> [Exercise directions]
One figure is the whole answer: the number of lines below that contain the word "della".

Stored data:
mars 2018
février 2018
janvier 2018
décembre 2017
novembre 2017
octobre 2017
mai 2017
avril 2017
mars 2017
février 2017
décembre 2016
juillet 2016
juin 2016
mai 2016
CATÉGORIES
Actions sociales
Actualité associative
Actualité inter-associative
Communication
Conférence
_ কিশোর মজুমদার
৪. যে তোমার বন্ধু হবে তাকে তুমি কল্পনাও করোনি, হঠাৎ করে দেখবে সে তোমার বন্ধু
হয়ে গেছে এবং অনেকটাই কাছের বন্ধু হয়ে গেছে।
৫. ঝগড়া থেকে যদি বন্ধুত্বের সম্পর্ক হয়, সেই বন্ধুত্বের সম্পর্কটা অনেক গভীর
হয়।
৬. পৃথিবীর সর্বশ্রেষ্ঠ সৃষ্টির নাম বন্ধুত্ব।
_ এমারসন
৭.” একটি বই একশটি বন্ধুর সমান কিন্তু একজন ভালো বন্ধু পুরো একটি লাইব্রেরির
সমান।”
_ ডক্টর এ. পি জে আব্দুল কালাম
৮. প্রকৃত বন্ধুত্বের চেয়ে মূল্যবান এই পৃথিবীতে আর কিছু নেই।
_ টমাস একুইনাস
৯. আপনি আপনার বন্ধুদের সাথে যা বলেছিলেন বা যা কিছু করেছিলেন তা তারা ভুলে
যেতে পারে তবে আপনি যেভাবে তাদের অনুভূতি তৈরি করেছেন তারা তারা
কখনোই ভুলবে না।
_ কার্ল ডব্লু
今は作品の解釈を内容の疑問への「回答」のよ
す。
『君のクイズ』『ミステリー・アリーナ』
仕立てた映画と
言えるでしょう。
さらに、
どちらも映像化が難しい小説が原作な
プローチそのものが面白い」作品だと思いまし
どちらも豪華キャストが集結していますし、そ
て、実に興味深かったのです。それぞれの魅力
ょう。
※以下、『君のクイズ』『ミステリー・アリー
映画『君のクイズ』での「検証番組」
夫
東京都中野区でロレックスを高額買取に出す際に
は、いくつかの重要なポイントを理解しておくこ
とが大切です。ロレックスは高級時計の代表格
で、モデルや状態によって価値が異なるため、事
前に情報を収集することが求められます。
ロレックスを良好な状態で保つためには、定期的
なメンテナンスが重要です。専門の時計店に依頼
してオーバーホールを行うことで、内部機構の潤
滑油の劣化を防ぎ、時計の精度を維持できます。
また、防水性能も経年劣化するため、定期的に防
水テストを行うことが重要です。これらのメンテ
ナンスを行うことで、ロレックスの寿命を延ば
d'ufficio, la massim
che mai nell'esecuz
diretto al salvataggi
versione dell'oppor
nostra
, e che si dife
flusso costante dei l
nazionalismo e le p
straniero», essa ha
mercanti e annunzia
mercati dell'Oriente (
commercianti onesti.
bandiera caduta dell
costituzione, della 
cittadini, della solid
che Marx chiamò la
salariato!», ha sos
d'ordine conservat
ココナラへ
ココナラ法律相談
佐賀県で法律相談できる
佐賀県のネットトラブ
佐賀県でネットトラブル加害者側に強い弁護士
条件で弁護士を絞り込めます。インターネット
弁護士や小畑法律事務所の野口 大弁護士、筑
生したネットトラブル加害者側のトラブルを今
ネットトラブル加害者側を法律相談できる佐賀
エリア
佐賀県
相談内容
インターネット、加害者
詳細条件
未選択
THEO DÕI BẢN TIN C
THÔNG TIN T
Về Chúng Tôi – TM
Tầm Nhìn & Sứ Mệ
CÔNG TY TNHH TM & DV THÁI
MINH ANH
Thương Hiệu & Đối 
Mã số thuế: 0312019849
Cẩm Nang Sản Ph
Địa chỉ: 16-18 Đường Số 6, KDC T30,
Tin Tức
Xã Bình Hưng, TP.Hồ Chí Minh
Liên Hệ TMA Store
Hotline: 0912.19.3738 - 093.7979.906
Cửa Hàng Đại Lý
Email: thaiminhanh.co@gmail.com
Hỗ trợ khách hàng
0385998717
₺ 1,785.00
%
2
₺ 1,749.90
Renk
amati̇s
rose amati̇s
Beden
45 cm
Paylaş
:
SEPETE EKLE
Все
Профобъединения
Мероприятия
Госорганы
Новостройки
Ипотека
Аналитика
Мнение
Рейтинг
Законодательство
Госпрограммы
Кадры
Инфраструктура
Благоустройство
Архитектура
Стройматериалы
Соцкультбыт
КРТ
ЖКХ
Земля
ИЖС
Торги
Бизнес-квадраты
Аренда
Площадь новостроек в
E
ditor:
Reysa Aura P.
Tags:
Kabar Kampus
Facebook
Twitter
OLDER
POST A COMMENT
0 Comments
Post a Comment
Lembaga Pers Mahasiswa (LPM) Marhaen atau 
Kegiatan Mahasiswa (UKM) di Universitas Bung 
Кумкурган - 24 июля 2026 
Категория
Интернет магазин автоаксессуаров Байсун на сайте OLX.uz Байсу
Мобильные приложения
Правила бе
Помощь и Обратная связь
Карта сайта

> [Task result]
2